● **Exercise directions**:
Everything in the records below except the images should be output exactly as written.

··· Provided data ···

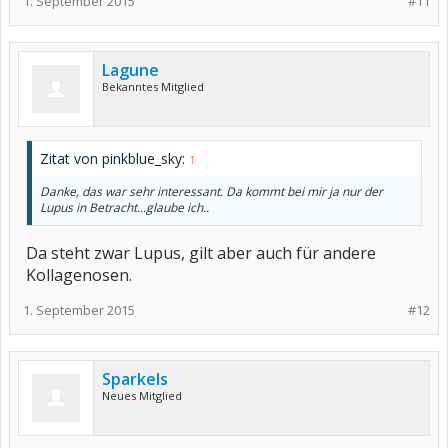
1. September 2015
#11
Lagune
Bekanntes Mitglied
Zitat von pinkblue_sky:
↑
Danke, das war sehr interessant. Da kommt bei mir ja nur der
Lupus in Betracht...glaube ich..
Da steht zwar Lupus, gilt aber auch für andere
Kollagenosen.
1. September 2015
#12
Sparkels
Neues Mitglied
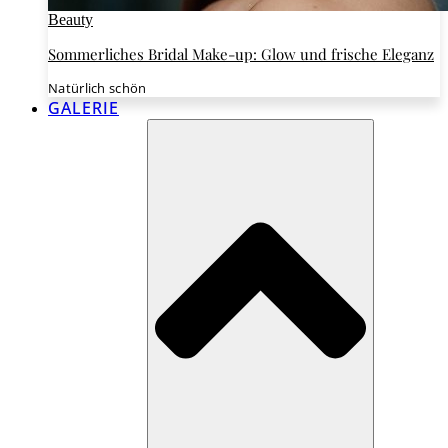
Beauty
Sommerliches Bridal Make-up: Glow und frische Eleganz
Natürlich schön
GALERIE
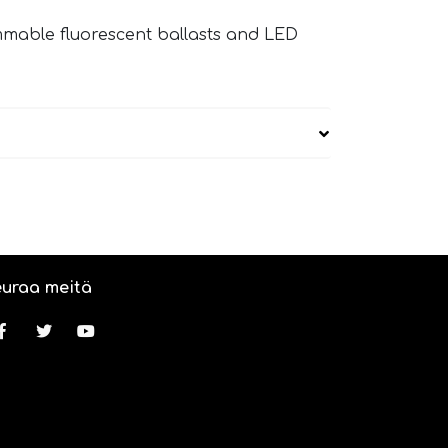
immable fluorescent ballasts and LED
uraa meitä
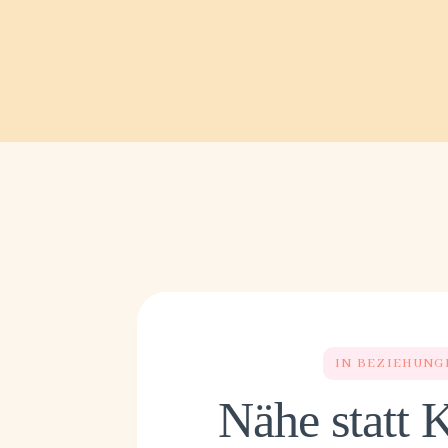
IN BEZIEHUNG
Nähe statt 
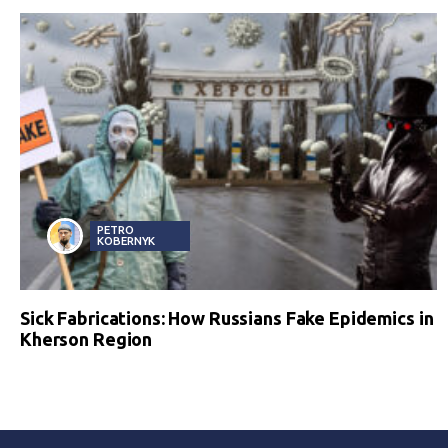
PETRO
KOBERNYK
Sick Fabrications: How Russians Fake Epidemics in
Kherson Region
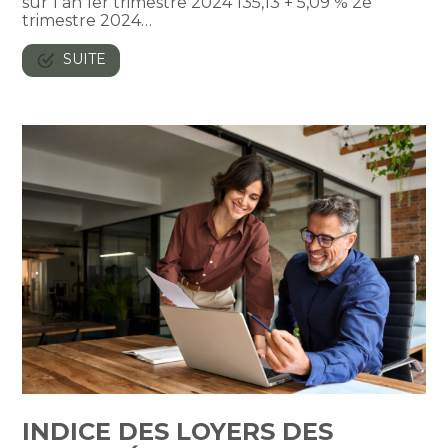
sur 1 an 1er trimestre 2024 135,13 + 5,09 % 2e
trimestre 2024…
SUITE
INDICE DES LOYERS DES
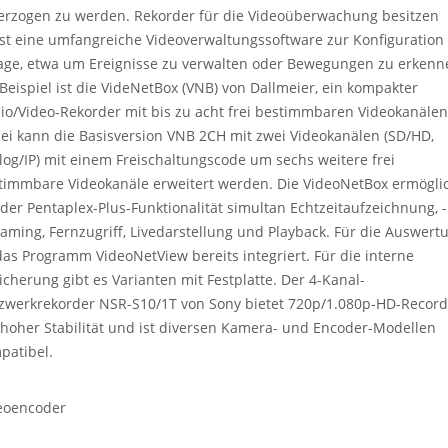
erzogen zu werden. Rekorder für die Videoüberwachung besitzen
st eine umfangreiche Videoverwaltungssoftware zur Konfiguration
age, etwa um Ereignisse zu verwalten oder Bewegungen zu erkenn
 Beispiel ist die VideNetBox (VNB) von Dallmeier, ein kompakter
io/Video-Rekorder mit bis zu acht frei bestimmbaren Videokanälen
ei kann die Basisversion VNB 2CH mit zwei Videokanälen (SD/HD,
log/IP) mit einem Freischaltungscode um sechs weitere frei
timmbare Videokanäle erweitert werden. Die VideoNetBox ermögli
 der Pentaplex-Plus-Funktionalität simultan Echtzeitaufzeichnung, -
eaming, Fernzugriff, Livedarstellung und Playback. Für die Auswert
 das Programm VideoNetView bereits integriert. Für die interne
icherung gibt es Varianten mit Festplatte. Der 4-Kanal-
zwerkrekorder NSR-S10/1T von Sony bietet 720p/1.080p-HD-Record
 hoher Stabilität und ist diversen Kamera- und Encoder-Modellen
patibel.
eoencoder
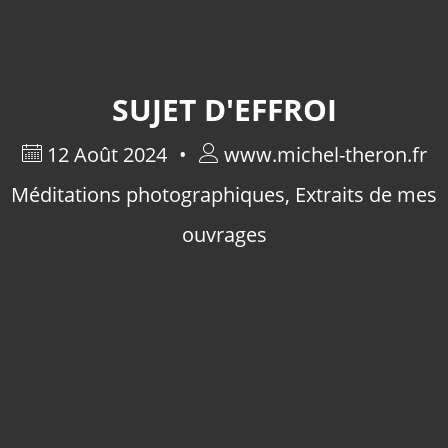
SUJET D'EFFROI
12 Août 2024
www.michel-theron.fr
Méditations photographiques
,
Extraits de mes
ouvrages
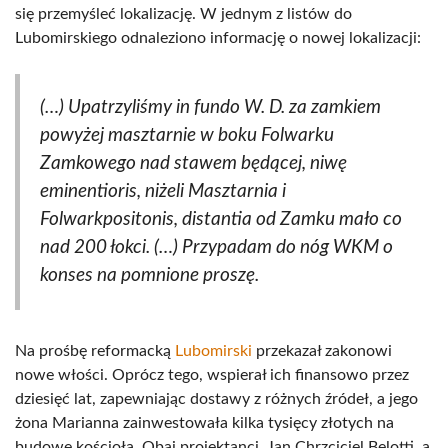
się przemyśleć lokalizację. W jednym z listów do
Lubomirskiego odnaleziono informację o nowej lokalizacji:
(…) Upatrzyliśmy in fundo W. D. za zamkiem
powyżej masztarnie w boku Folwarku
Zamkowego nad stawem będącej, niwę
eminentioris, niżeli Masztarnia i
Folwarkpositonis, distantia od Zamku mało co
nad 200 łokci. (…) Przypadam do nóg WKM o
konses na pomnione proszę.
Na prośbę reformacką
Lubomirski
przekazał zakonowi
nowe włości. Oprócz tego, wspierał ich finansowo przez
dziesięć lat, zapewniając dostawy z różnych źródeł, a jego
żona Marianna zainwestowała kilka tysięcy złotych na
budowę kościoła. Obaj projektanci, Jan Chrzciciel Belotti, a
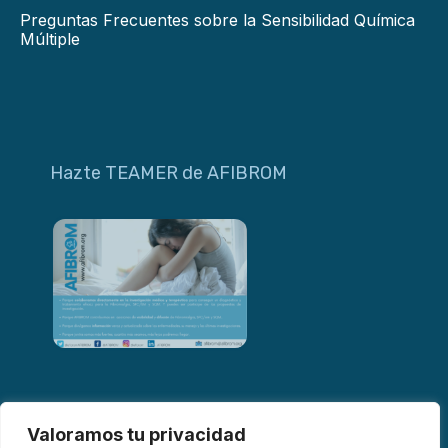
Preguntas Frecuentes sobre la Sensibilidad Química
Múltiple
Hazte TEAMER de AFIBROM
Valoramos tu privacidad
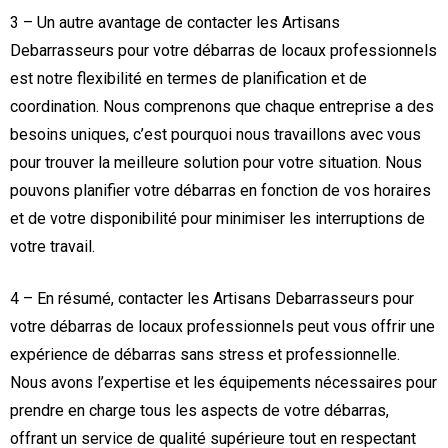
3 – Un autre avantage de contacter les Artisans
Debarrasseurs pour votre débarras de locaux professionnels
est notre flexibilité en termes de planification et de
coordination. Nous comprenons que chaque entreprise a des
besoins uniques, c’est pourquoi nous travaillons avec vous
pour trouver la meilleure solution pour votre situation. Nous
pouvons planifier votre débarras en fonction de vos horaires
et de votre disponibilité pour minimiser les interruptions de
votre travail.
4 – En résumé, contacter les Artisans Debarrasseurs pour
votre débarras de locaux professionnels peut vous offrir une
expérience de débarras sans stress et professionnelle.
Nous avons l’expertise et les équipements nécessaires pour
prendre en charge tous les aspects de votre débarras,
offrant un service de qualité supérieure tout en respectant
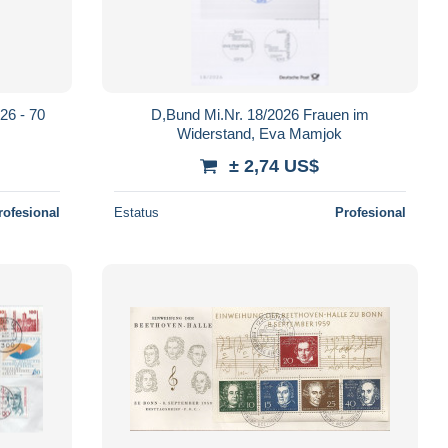
26 - 70
D,Bund Mi.Nr. 18/2026 Frauen im
Widerstand, Eva Mamjok
± 2,74 US$
rofesional
Estatus
Profesional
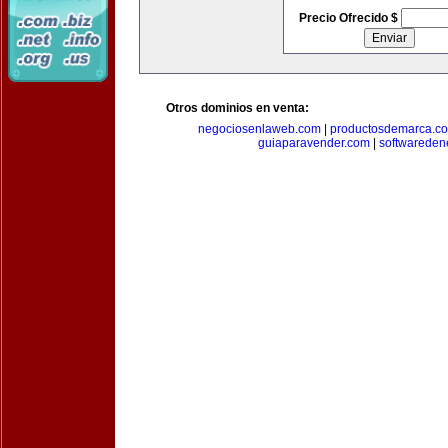
Precio Ofrecido $
Otros dominios en venta:
negociosenlaweb.com
|
productosdemarca.c
guiaparavender.com
|
softwareden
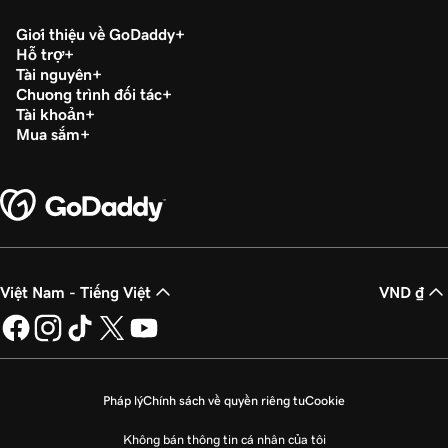
Giới thiệu về GoDaddy
Hỗ trợ
Tài nguyên
Chương trình đối tác
Tài khoản
Mua sắm
Việt Nam - Tiếng Việt
VND ₫
Pháp lý
Chính sách về quyền riêng tư
Cookie
Không bán thông tin cá nhân của tôi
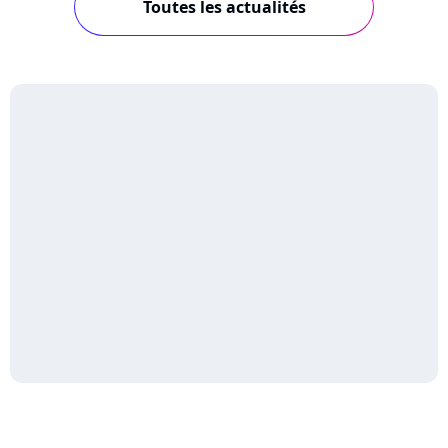
Toutes les actualités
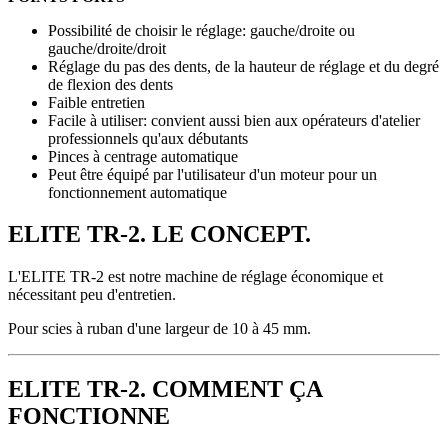
Possibilité de choisir le réglage: gauche/droite ou
gauche/droite/droit
Réglage du pas des dents, de la hauteur de réglage et du degré
de flexion des dents
Faible entretien
Facile à utiliser: convient aussi bien aux opérateurs d'atelier
professionnels qu'aux débutants
Pinces à centrage automatique
Peut être équipé par l'utilisateur d'un moteur pour un
fonctionnement automatique
ELITE TR-2. LE CONCEPT.
L'ELITE TR-2 est notre machine de réglage économique et
nécessitant peu d'entretien.
Pour scies à ruban d'une largeur de 10 à 45 mm.
ELITE TR-2. COMMENT ÇA
FONCTIONNE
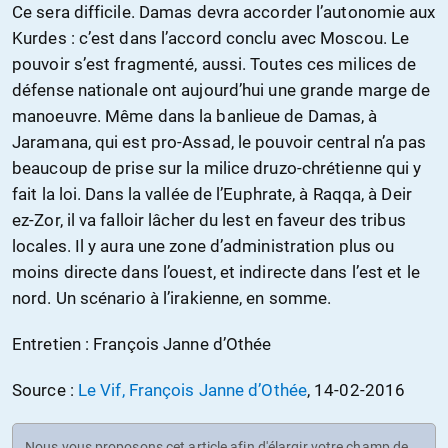
Ce sera difficile. Damas devra accorder l’autonomie aux
Kurdes : c’est dans l’accord conclu avec Moscou. Le
pouvoir s’est fragmenté, aussi. Toutes ces milices de
défense nationale ont aujourd’hui une grande marge de
manoeuvre. Même dans la banlieue de Damas, à
Jaramana, qui est pro-Assad, le pouvoir central n’a pas
beaucoup de prise sur la milice druzo-chrétienne qui y
fait la loi. Dans la vallée de l’Euphrate, à Raqqa, à Deir
ez-Zor, il va falloir lâcher du lest en faveur des tribus
locales. Il y aura une zone d’administration plus ou
moins directe dans l’ouest, et indirecte dans l’est et le
nord. Un scénario à l’irakienne, en somme.
Entretien : François Janne d’Othée
Source :
Le Vif, François Janne d’Othée
, 14-02-2016
Nous vous proposons cet article afin d'élargir votre champ de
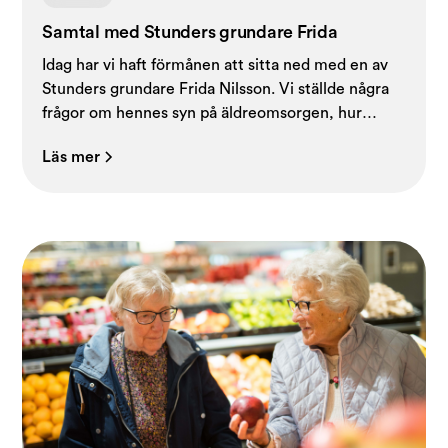
Samtal med Stunders grundare Frida
Idag har vi haft förmånen att sitta ned med en av
Stunders grundare Frida Nilsson. Vi ställde några
frågor om hennes syn på äldreomsorgen, hur
Stunder kom till och vad som ligger framför oss.
Läs mer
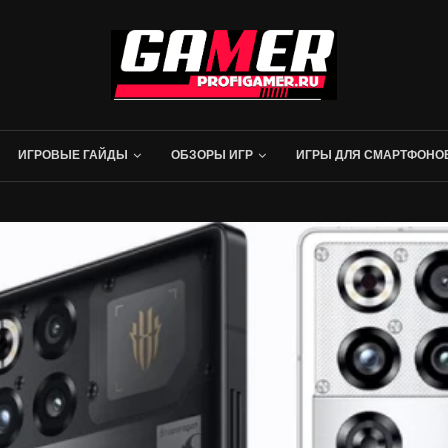
ИГРОВЫЕ ГАЙДЫ
ОБЗОРЫ ИГР
ИГРЫ ДЛЯ СМАРТФОНО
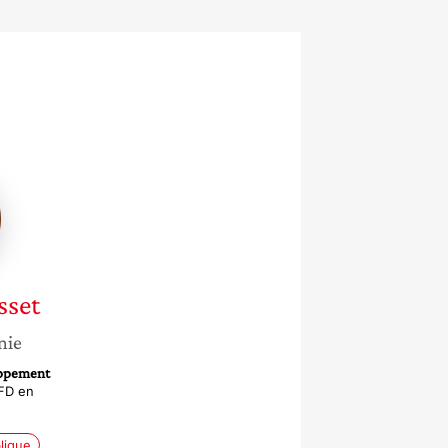
te
sset
nie
oppement
AFD en
blique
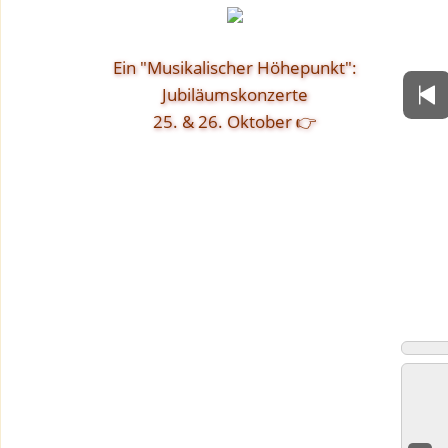
Ein "Musikalischer Höhepunkt":
Jubiläumskonzerte
25. & 26. Oktober 👉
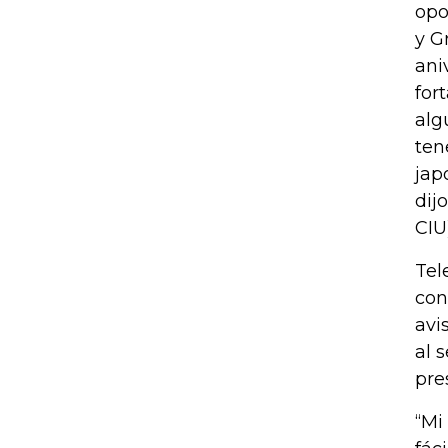
opo
y G
ani
for
alg
ten
jap
dij
CIU)
Tel
con
avi
al 
pre
“Mi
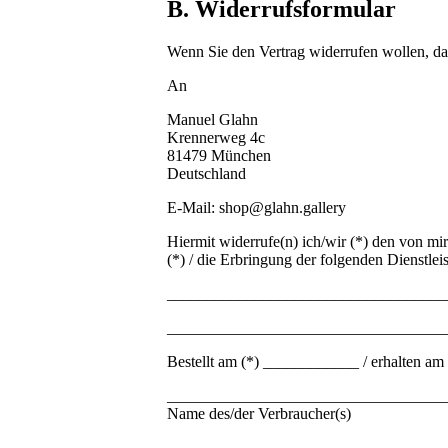
B. Widerrufsformular
Wenn Sie den Vertrag widerrufen wollen, dan
An
Manuel Glahn
Krennerweg 4c
81479 München
Deutschland
E-Mail: shop@glahn.gallery
Hiermit widerrufe(n) ich/wir (*) den von m
(*) / die Erbringung der folgenden Dienstlei
___________________________________
___________________________________
Bestellt am (*) ____________ / erhalten 
___________________________________
Name des/der Verbraucher(s)
___________________________________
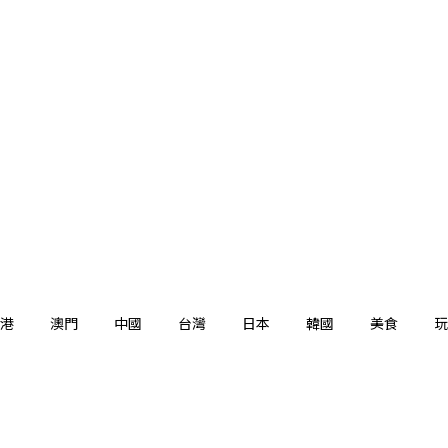
港
澳門
中國
台灣
日本
韓國
美食
玩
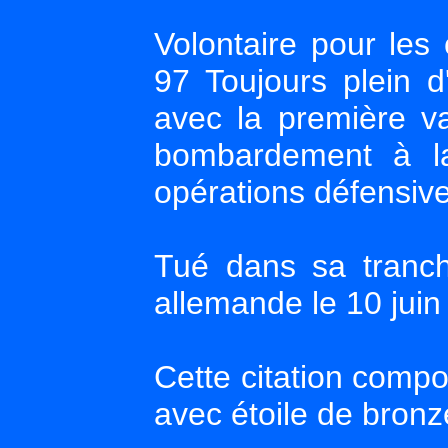
Volontaire pour le
97 Toujours plein d
avec la première va
bombardement à la
opérations défensives
Tué dans sa tranch
allemande le 10 juin
Cette citation compor
avec étoile de bronz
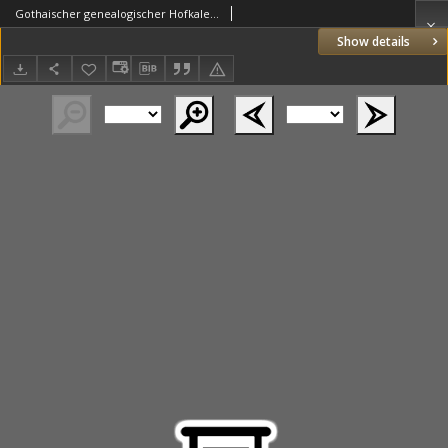
Gothaischer genealogischer Hofkalender nebst diplomatisch-statistischem Jahrbuche auf das Jahr 1856
Show details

···

● **Written answer**:
1. September 2015
#11
Lagune
Bekanntes Mitglied
Zitat von pinkblue_sky:
↑
Danke, das war sehr interessant. Da kommt bei mir ja nur der
Lupus in Betracht...glaube ich..
Da steht zwar Lupus, gilt aber auch für andere
Kollagenosen.
1. September 2015
#12
Sparkels
Neues Mitglied
Beauty
Sommerliches Bridal Make-up: Glow und frische Eleganz
Natürlich schön
GALERIE
immable fluorescent ballasts and LED
uraa meitä
IN BEZIEHUNG
Nähe statt 
PETRO
KOBERNYK
Sick Fabrications: How Russians Fake Epidemics in
Kherson Region
sur 1 an 1er trimestre 2024 135,13 + 5,09 % 2e
trimestre 2024…
SUITE
INDICE DES LOYERS DES
erzogen zu werden. Rekorder für die Videoüberwachung besitzen
st eine umfangreiche Videoverwaltungssoftware zur Konfiguration
age, etwa um Ereignisse zu verwalten oder Bewegungen zu erkenn
 Beispiel ist die VideNetBox (VNB) von Dallmeier, ein kompakter
io/Video-Rekorder mit bis zu acht frei bestimmbaren Videokanälen
ei kann die Basisversion VNB 2CH mit zwei Videokanälen (SD/HD,
log/IP) mit einem Freischaltungscode um sechs weitere frei
timmbare Videokanäle erweitert werden. Die VideoNetBox ermögli
 der Pentaplex-Plus-Funktionalität simultan Echtzeitaufzeichnung, -
eaming, Fernzugriff, Livedarstellung und Playback. Für die Auswert
 das Programm VideoNetView bereits integriert. Für die interne
icherung gibt es Varianten mit Festplatte. Der 4-Kanal-
zwerkrekorder NSR-S10/1T von Sony bietet 720p/1.080p-HD-Record
 hoher Stabilität und ist diversen Kamera- und Encoder-Modellen
patibel.
eoencoder
SUJET D'EFFROI
12 Août 2024
www.michel-theron.fr
Méditations photographiques
,
Extraits de mes
ouvrages
się przemyśleć lokalizację. W jednym z listów do
Lubomirskiego odnaleziono informację o nowej lokalizacji:
(…) Upatrzyliśmy in fundo W. D. za zamkiem
powyżej masztarnie w boku Folwarku
Zamkowego nad stawem będącej, niwę
eminentioris, niżeli Masztarnia i
Folwarkpositonis, distantia od Zamku mało co
nad 200 łokci. (…) Przypadam do nóg WKM o
konses na pomnione proszę.
Na prośbę reformacką
Lubomirski
przekazał zakonowi
nowe włości. Oprócz tego, wspierał ich finansowo przez
dziesięć lat, zapewniając dostawy z różnych źródeł, a jego
żona Marianna zainwestowała kilka tysięcy złotych na
budowę kościoła. Obaj projektanci, Jan Chrzciciel Belotti, a
Preguntas Frecuentes sobre la Sensibilidad Química
Múltiple
Hazte TEAMER de AFIBROM
Valoramos tu privacidad
3 – Un autre avantage de contacter les Artisans
Debarrasseurs pour votre débarras de locaux professionnels
est notre flexibilité en termes de planification et de
coordination. Nous comprenons que chaque entreprise a des
besoins uniques, c’est pourquoi nous travaillons avec vous
pour trouver la meilleure solution pour votre situation. Nous
pouvons planifier votre débarras en fonction de vos horaires
et de votre disponibilité pour minimiser les interruptions de
votre travail.
4 – En résumé, contacter les Artisans Debarrasseurs pour
votre débarras de locaux professionnels peut vous offrir une
expérience de débarras sans stress et professionnelle.
Nous avons l’expertise et les équipements nécessaires pour
prendre en charge tous les aspects de votre débarras,
offrant un service de qualité supérieure tout en respectant
26 - 70
D,Bund Mi.Nr. 18/2026 Frauen im
Widerstand, Eva Mamjok
± 2,74 US$
rofesional
Estatus
Profesional
Precio Ofrecido $
Otros dominios en venta:
negociosenlaweb.com
|
productosdemarca.c
guiaparavender.com
|
softwareden
Giới thiệu về GoDaddy
Hỗ trợ
Tài nguyên
Chương trình đối tác
Tài khoản
Mua sắm
Việt Nam - Tiếng Việt
VND ₫
Pháp lý
Chính sách về quyền riêng tư
Cookie
Không bán thông tin cá nhân của tôi
Toutes les actualités
Possibilité de choisir le réglage: gauche/droite ou
gauche/droite/droit
Réglage du pas des dents, de la hauteur de réglage et du degré
de flexion des dents
Faible entretien
Facile à utiliser: convient aussi bien aux opérateurs d'atelier
professionnels qu'aux débutants
Pinces à centrage automatique
Peut être équipé par l'utilisateur d'un moteur pour un
fonctionnement automatique
ELITE TR-2. LE CONCEPT.
L'ELITE TR-2 est notre machine de réglage économique et
nécessitant peu d'entretien.
Pour scies à ruban d'une largeur de 10 à 45 mm.
ELITE TR-2. COMMENT ÇA
FONCTIONNE
Ce sera difficile. Damas devra accorder l’autonomie aux
Kurdes : c’est dans l’accord conclu avec Moscou. Le
pouvoir s’est fragmenté, aussi. Toutes ces milices de
défense nationale ont aujourd’hui une grande marge de
manoeuvre. Même dans la banlieue de Damas, à
Jaramana, qui est pro-Assad, le pouvoir central n’a pas
beaucoup de prise sur la milice druzo-chrétienne qui y
fait la loi. Dans la vallée de l’Euphrate, à Raqqa, à Deir
ez-Zor, il va falloir lâcher du lest en faveur des tribus
locales. Il y aura une zone d’administration plus ou
moins directe dans l’ouest, et indirecte dans l’est et le
nord. Un scénario à l’irakienne, en somme.
Entretien : François Janne d’Othée
Source :
Le Vif, François Janne d’Othée
, 14-02-2016
Nous vous proposons cet article afin d'élargir votre champ de
Samtal med Stunders grundare Frida
Idag har vi haft förmånen att sitta ned med en av
Stunders grundare Frida Nilsson. Vi ställde några
frågor om hennes syn på äldreomsorgen, hur
Stunder kom till och vad som ligger framför oss.
Läs mer
ИГРОВЫЕ ГАЙДЫ
ОБЗОРЫ ИГР
ИГРЫ ДЛЯ СМАРТФОНО
te
sset
nie
oppement
AFD en
blique
Ein "Musikalischer Höhepunkt":
Jubiläumskonzerte
25. & 26. Oktober 👉
opo
y G
ani
for
alg
ten
jap
dij
CIU)
Tel
con
avi
al 
pre
“Mi
B. Widerrufsformular
Wenn Sie den Vertrag widerrufen wollen, dan
An
Manuel Glahn
Krennerweg 4c
81479 München
Deutschland
E-Mail: shop@glahn.gallery
Hiermit widerrufe(n) ich/wir (*) den von m
(*) / die Erbringung der folgenden Dienstlei
___________________________________
___________________________________
Bestellt am (*) ____________ / erhalten 
___________________________________
Name des/der Verbraucher(s)
___________________________________
港
澳門
中國
台灣
日本
韓國
美食
玩
Volontaire pour le
97 Toujours plein d
avec la première va
bombardement à la
opérations défensives
Tué dans sa tranch
allemande le 10 juin
Cette citation compor
avec étoile de bronz
Gothaischer genealogischer Hofkalender nebst diplomatisch-statistischem Jahrbuche auf das Jahr 1856
Show details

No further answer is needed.